INFORMATION PROVIDED section start

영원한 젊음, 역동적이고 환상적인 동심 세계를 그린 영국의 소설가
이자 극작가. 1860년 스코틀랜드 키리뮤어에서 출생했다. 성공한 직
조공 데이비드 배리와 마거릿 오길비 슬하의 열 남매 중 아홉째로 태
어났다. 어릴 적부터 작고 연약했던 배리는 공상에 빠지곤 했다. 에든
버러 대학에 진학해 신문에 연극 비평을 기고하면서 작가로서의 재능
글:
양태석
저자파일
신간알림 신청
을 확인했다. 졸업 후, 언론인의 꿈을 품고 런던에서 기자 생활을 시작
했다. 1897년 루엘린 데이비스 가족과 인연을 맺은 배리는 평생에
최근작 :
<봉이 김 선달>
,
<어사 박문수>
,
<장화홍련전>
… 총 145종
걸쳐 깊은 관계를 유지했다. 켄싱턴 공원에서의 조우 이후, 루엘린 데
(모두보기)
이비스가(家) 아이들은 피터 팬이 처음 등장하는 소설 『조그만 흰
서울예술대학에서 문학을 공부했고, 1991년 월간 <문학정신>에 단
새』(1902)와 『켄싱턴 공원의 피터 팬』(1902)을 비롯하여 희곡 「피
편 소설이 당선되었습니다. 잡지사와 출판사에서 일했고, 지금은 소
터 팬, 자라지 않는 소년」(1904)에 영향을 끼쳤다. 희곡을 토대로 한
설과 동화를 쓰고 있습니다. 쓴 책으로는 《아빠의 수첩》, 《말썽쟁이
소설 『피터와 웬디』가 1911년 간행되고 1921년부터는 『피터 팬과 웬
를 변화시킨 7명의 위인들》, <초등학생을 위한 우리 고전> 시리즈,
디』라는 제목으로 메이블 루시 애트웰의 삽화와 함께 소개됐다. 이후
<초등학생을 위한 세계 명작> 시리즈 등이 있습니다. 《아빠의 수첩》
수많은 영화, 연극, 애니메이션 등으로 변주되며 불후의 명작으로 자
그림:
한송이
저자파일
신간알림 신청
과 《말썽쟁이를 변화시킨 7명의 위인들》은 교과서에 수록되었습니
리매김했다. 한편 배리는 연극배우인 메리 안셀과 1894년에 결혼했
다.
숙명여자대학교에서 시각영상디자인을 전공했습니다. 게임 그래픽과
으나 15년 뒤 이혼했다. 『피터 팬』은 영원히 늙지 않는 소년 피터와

INFORMATION PROVIDED section end

REQUIRED ACTION
Print out all the material above, unaltered.

RESULT OF THIS TASK
영원한 젊음, 역동적이고 환상적인 동심 세계를 그린 영국의 소설가
이자 극작가. 1860년 스코틀랜드 키리뮤어에서 출생했다. 성공한 직
조공 데이비드 배리와 마거릿 오길비 슬하의 열 남매 중 아홉째로 태
어났다. 어릴 적부터 작고 연약했던 배리는 공상에 빠지곤 했다. 에든
버러 대학에 진학해 신문에 연극 비평을 기고하면서 작가로서의 재능
글:
양태석
저자파일
신간알림 신청
을 확인했다. 졸업 후, 언론인의 꿈을 품고 런던에서 기자 생활을 시작
했다. 1897년 루엘린 데이비스 가족과 인연을 맺은 배리는 평생에
최근작 :
<봉이 김 선달>
,
<어사 박문수>
,
<장화홍련전>
… 총 145종
걸쳐 깊은 관계를 유지했다. 켄싱턴 공원에서의 조우 이후, 루엘린 데
(모두보기)
이비스가(家) 아이들은 피터 팬이 처음 등장하는 소설 『조그만 흰
서울예술대학에서 문학을 공부했고, 1991년 월간 <문학정신>에 단
새』(1902)와 『켄싱턴 공원의 피터 팬』(1902)을 비롯하여 희곡 「피
편 소설이 당선되었습니다. 잡지사와 출판사에서 일했고, 지금은 소
터 팬, 자라지 않는 소년」(1904)에 영향을 끼쳤다. 희곡을 토대로 한
설과 동화를 쓰고 있습니다. 쓴 책으로는 《아빠의 수첩》, 《말썽쟁이
소설 『피터와 웬디』가 1911년 간행되고 1921년부터는 『피터 팬과 웬
를 변화시킨 7명의 위인들》, <초등학생을 위한 우리 고전> 시리즈,
디』라는 제목으로 메이블 루시 애트웰의 삽화와 함께 소개됐다. 이후
<초등학생을 위한 세계 명작> 시리즈 등이 있습니다. 《아빠의 수첩》
수많은 영화, 연극, 애니메이션 등으로 변주되며 불후의 명작으로 자
그림:
한송이
저자파일
신간알림 신청
과 《말썽쟁이를 변화시킨 7명의 위인들》은 교과서에 수록되었습니
리매김했다. 한편 배리는 연극배우인 메리 안셀과 1894년에 결혼했
다.
숙명여자대학교에서 시각영상디자인을 전공했습니다. 게임 그래픽과
으나 15년 뒤 이혼했다. 『피터 팬』은 영원히 늙지 않는 소년 피터와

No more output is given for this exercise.